La multinationale Apple a refusé mardi dernier d’aider le FBI à lire les données numériques du téléphone d’un des terroristes de San Bernardino. Une décision qui suscite la polémique outre-Atlantique.

L’iphone 5c de Syed Farook, l’un des deux auteurs de la tuerie de San Bernardino, est au coeur des convoitises. À l’intérieur de l’appareil, se trouvent des données chiffrées qui sont en fait des message en clair transformés pour être illisibles par un tiers. Celles du téléphone appartenant au terroriste sont protégées par un mot de passe (10 000 combinaisons possibles). Or, après dix tentatives inefficaces, les données sont effacées : c’est ce que redoute le FBI.

Le tribunal de Los Angeles souhaite ainsi contraindre l’entreprise à développer un logiciel qui permettrait d’accéder au contenu du smartphone d’un des auteurs de la tuerie de San Bernardino (Californie) en décembre dernier.
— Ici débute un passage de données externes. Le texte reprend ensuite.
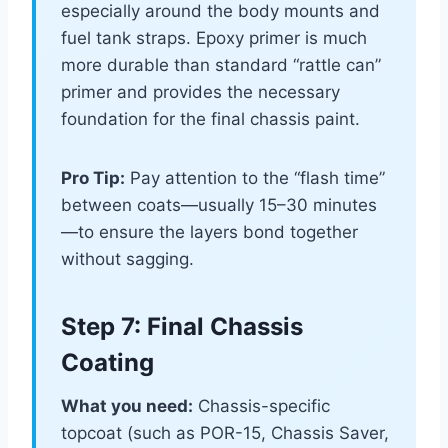
especially around the body mounts and
fuel tank straps. Epoxy primer is much
more durable than standard “rattle can”
primer and provides the necessary
foundation for the final chassis paint.
Pro Tip:
Pay attention to the “flash time”
between coats—usually 15–30 minutes
—to ensure the layers bond together
without sagging.
Step 7: Final Chassis
Coating
What you need:
Chassis-specific
topcoat (such as POR-15, Chassis Saver,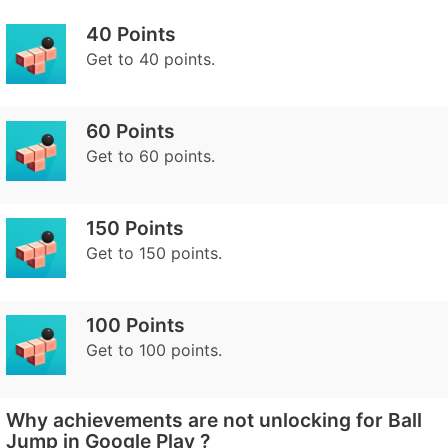
40 Points
Get to 40 points.
60 Points
Get to 60 points.
150 Points
Get to 150 points.
100 Points
Get to 100 points.
Why achievements are not unlocking for Ball
Jump in Google Play ?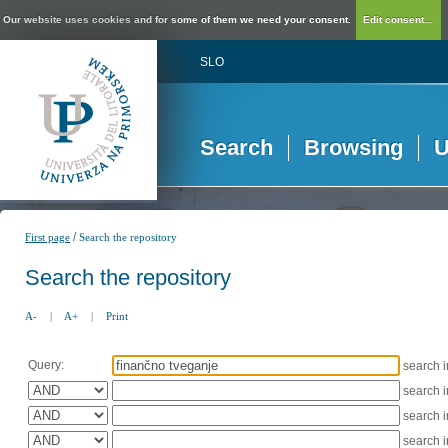
Our website uses cookies and for some of them we need your consent.
Edit consent...
SLO
Search
Browsing
U
/
First page
Search the repository
Search the repository
A-
|
A+
|
Print
Query:
search 
search 
search 
search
Mais que cherche la justice américaine et pourquoi a-t-elle besoin d’Apple ?

 La justice américaine, invoquant le All Writs Acte (loi de 1789) qui permet à un tribunal de demander à une entreprise de collaborer avec lui pour exécuter un ordre antérieur, demande à Apple de développer un logiciel pour permettre au FBI d’essayer des mots de passe sans risquer un blocage. Le patron de la multinationale, Tim Cook, refuse catégoriquement.
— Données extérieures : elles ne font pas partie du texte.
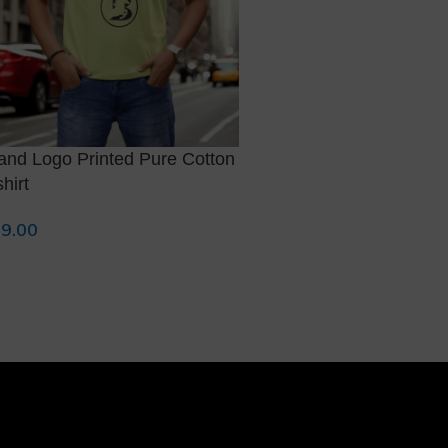
and Logo Printed Pure Cotton
Maroon with White Polo
shirt
Fit T-shirt
9.00
799.00
lect Options
Select Options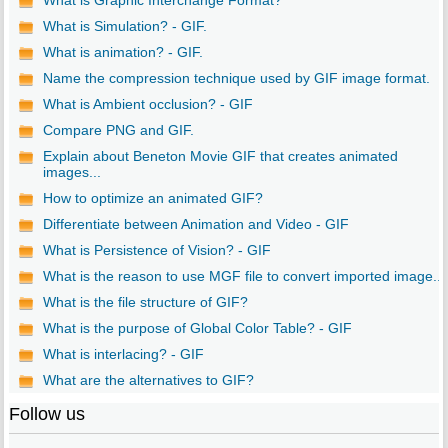
What is Graphic Interchange Format?
What is Simulation? - GIF.
What is animation? - GIF.
Name the compression technique used by GIF image format.
What is Ambient occlusion? - GIF
Compare PNG and GIF.
Explain about Beneton Movie GIF that creates animated
images...
How to optimize an animated GIF?
Differentiate between Animation and Video - GIF
What is Persistence of Vision? - GIF
What is the reason to use MGF file to convert imported image...
What is the file structure of GIF?
What is the purpose of Global Color Table? - GIF
What is interlacing? - GIF
What are the alternatives to GIF?
Follow us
« Nous (le) considérons comme trop dangereux pour être créé »

Dans une lettre ouverte aux clients de son entreprise, le PDG d’Apple, justifie son refus « (…) aujourd’hui, le gouvernement américain nous demande quelque chose que nous n’avons pas, quelque chose que nous considérons comme trop dangereux pour être créé. Il nous demande de construire une « porte dérobée » pour l’iphone« . Cette « porte dérobée » ou « Backdoor » évoquée par Tim Cook est une fonctionnalité qui permet un accès secret au téléphone d’une personne sans qu’elle ne soit au courant. 
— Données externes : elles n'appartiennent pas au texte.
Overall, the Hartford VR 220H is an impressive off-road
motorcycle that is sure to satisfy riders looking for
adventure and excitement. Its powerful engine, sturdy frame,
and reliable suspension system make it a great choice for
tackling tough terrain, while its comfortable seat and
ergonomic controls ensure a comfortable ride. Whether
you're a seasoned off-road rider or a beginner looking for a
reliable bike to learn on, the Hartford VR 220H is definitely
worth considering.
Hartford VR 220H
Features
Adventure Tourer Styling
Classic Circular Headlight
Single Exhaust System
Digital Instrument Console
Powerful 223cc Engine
L’utilisation de données cryptées est devenue courante chez les terroristes comme le souligne le site du Nouvel obs. Grâce à des applications comme Telegram les djihadistes s’échangent des informations pour apprendre le cryptage ainsi ils peuvent ainsi sécuriser leurs conversations et pour ceux présents en zones de guerres ne pas se faire repérer grâce à leurs communications. Mais depuis quelques temps les services secrets craignent que grâce à leur savoir-faire en informatique les djihadistes parviennent à développer des cyber-armes qui pourrait s’introduire dans des système informatique et les détruire.